---
language:
- mn
license: apache-2.0
library_name: coqui
pipeline_tag: text-to-speech
tags:
- text-to-speech
- tts
- vits
- mongolian
- coqui-tts
---

# Mongolian VITS TTS

Multi-speaker [VITS](https://arxiv.org/abs/2106.06103) text-to-speech model for **Mongolian**, trained with [Coqui TTS](https://github.com/coqui-ai/TTS).
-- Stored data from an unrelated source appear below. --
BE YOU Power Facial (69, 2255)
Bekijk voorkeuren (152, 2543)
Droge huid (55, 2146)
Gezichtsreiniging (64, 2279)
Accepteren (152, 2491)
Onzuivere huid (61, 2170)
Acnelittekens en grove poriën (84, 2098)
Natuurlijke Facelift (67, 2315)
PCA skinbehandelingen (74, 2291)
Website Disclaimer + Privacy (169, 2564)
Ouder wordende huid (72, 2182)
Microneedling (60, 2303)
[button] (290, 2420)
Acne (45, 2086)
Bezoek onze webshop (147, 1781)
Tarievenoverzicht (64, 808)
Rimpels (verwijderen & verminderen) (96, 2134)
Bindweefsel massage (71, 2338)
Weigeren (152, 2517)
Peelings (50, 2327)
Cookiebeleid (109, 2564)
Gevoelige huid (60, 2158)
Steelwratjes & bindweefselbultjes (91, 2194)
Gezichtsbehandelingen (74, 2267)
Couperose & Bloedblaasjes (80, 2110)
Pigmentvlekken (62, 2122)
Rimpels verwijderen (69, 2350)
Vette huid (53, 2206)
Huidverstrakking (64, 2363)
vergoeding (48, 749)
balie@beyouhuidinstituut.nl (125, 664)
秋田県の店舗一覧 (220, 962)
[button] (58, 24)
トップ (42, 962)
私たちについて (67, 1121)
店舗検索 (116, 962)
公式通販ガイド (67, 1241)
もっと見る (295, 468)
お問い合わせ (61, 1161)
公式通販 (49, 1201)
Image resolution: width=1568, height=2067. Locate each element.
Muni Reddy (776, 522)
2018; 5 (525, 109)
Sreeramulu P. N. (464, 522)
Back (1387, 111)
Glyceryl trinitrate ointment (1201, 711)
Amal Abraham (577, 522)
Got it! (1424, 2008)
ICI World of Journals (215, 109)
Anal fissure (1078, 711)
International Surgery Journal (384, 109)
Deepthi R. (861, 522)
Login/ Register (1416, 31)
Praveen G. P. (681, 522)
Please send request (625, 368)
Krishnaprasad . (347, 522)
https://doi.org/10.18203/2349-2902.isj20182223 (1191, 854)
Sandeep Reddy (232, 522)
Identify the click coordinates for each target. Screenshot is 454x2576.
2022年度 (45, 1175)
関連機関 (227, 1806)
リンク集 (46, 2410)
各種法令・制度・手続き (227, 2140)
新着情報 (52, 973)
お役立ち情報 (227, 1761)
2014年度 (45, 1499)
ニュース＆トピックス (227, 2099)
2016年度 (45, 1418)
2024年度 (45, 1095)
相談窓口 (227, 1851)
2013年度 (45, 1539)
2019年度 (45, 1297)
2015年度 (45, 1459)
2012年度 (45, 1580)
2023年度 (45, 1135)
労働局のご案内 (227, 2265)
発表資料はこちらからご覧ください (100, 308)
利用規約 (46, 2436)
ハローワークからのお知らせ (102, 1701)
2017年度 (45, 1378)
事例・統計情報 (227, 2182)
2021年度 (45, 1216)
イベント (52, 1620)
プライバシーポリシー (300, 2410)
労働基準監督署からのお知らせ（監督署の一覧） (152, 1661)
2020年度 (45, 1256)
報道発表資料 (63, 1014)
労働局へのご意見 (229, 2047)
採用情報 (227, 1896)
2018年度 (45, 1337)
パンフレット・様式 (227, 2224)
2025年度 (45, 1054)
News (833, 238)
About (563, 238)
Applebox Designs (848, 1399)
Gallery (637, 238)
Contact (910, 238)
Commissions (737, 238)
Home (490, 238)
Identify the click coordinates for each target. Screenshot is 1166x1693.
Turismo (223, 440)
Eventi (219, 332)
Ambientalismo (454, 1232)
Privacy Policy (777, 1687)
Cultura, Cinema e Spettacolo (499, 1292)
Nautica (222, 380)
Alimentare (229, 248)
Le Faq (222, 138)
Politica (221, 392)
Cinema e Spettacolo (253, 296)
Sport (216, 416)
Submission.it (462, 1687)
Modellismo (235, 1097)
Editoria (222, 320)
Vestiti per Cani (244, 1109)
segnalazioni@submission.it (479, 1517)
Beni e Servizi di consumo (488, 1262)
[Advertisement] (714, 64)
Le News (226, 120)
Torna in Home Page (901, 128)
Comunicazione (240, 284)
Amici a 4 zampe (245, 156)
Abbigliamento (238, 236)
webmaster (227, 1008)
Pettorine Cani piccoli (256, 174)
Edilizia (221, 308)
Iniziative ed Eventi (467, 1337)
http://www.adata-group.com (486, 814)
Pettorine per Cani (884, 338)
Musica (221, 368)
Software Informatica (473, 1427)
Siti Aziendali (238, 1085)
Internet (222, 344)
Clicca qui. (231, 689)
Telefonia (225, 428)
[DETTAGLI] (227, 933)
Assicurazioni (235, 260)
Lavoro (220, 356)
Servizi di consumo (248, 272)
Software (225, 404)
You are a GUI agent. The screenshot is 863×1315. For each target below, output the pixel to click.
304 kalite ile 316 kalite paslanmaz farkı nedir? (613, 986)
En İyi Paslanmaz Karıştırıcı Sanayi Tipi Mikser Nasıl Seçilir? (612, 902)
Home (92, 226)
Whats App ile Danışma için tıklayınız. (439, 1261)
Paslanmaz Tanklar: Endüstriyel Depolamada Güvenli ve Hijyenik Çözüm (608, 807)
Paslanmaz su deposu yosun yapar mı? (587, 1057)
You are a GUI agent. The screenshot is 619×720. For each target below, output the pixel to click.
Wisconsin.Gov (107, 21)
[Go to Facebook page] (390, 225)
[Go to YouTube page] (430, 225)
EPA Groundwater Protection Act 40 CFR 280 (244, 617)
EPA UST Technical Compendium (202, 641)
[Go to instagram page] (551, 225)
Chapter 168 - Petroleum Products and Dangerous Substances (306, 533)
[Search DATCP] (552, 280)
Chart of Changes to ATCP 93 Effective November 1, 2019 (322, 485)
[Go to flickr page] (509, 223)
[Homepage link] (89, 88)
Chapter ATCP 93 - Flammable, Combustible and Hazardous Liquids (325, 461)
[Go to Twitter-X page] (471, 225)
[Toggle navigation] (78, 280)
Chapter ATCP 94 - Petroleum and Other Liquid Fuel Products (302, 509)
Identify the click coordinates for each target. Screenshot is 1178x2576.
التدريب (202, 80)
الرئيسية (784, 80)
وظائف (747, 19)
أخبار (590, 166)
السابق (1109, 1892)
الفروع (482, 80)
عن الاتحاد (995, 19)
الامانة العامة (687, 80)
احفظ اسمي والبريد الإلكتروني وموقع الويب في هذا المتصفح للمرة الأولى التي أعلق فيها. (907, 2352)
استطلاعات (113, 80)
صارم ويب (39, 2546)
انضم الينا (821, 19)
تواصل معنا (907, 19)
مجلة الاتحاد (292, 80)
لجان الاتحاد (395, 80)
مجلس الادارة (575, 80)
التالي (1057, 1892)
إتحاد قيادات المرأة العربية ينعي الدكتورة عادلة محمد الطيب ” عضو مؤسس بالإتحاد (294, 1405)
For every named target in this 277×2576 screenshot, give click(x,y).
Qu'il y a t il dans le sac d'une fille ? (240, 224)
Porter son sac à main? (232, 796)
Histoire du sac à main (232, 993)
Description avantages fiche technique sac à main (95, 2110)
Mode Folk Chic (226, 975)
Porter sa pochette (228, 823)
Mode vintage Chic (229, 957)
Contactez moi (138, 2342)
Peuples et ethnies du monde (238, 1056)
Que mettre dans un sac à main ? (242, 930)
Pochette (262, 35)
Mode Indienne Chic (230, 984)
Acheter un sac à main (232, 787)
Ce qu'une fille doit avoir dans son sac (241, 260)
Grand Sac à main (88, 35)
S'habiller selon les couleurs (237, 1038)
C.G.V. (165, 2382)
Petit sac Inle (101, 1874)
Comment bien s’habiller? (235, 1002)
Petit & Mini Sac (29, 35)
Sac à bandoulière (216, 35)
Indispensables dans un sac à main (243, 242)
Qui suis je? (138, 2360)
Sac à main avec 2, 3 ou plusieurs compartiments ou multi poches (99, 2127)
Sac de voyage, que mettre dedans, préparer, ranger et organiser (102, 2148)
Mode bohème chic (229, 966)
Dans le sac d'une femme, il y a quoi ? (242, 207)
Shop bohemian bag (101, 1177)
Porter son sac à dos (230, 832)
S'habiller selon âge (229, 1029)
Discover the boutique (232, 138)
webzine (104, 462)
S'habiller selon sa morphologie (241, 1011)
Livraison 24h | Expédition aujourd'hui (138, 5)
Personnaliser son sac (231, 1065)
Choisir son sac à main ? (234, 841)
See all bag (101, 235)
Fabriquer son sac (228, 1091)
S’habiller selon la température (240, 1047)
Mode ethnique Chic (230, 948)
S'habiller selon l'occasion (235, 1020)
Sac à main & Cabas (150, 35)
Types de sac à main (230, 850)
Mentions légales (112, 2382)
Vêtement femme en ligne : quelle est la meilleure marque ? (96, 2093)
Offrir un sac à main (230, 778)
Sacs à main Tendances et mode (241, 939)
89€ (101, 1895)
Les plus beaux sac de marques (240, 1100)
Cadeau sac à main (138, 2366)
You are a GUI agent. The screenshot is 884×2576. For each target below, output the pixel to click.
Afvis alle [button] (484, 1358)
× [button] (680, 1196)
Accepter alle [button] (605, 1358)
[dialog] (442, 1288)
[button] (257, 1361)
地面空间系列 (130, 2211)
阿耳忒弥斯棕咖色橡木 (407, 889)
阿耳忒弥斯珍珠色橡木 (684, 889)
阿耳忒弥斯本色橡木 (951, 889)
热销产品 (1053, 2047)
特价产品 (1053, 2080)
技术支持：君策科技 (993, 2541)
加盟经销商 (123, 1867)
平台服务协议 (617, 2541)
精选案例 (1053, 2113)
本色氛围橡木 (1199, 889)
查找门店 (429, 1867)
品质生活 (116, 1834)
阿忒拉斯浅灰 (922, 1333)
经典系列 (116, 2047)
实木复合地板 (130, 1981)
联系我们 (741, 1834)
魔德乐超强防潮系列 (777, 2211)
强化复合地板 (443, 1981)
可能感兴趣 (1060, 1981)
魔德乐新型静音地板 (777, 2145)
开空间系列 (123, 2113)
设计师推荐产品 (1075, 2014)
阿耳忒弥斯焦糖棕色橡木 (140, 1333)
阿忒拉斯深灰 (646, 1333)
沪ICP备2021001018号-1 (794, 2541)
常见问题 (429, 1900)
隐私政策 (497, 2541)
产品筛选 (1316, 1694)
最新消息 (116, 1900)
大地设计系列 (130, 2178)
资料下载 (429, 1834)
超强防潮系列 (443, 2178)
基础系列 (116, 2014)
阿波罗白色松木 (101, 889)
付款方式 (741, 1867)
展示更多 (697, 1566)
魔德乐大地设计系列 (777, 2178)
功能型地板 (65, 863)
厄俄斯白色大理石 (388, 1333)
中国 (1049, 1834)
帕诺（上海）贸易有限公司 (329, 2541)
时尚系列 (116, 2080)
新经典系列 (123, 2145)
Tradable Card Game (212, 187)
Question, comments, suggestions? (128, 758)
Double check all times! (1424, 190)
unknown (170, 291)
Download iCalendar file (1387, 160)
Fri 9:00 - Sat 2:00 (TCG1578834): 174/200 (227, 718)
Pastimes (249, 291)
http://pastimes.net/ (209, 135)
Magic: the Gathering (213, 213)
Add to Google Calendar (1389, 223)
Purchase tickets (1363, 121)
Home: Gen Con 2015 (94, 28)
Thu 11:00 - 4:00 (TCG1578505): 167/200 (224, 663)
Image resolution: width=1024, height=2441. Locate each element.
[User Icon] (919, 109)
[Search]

- **Architecture:** VITS (end-to-end, multi-speaker)
- **Language:** Mongolian (`mn`)
- **Sample rate:** 22050 Hz
- **Speakers:** 78 (see `speakers.pth`)
- **Checkpoint:** best model at training step 241549

## Files

| File | Description |
|------|-------------|
| `best_model.pth` | Best VITS checkpoint (eval loss) |
| `config.json` | Coqui TTS training/inference config |
| `speakers.pth` | Speaker manager / speaker id map |
| `tensorboard/` | TensorBoard event files (training curves) |

## Usage

```python
from huggingface_hub import hf_hub_download
from TTS.utils.synthesizer import Synthesizer

repo = "Bokhbat/mongolian-vits-tts"
model_path   = hf_hub_download(repo, "best_model.pth")
config_path  = hf_hub_download(repo, "config.json")
speakers_path = hf_hub_download(repo, "speakers.pth")

synth = Synthesizer(model_path, config_path, speakers_path, use_cuda=False)
wav = synth.tts("Сайн байна уу?", speaker_name=synth.tts_model.speaker_manager.speaker_names[0])
synth.save_wav(wav, "out.wav")
```

## Training metrics

TensorBoard logs are included under `tensorboard/` and render in the
**Training metrics** tab of this repository.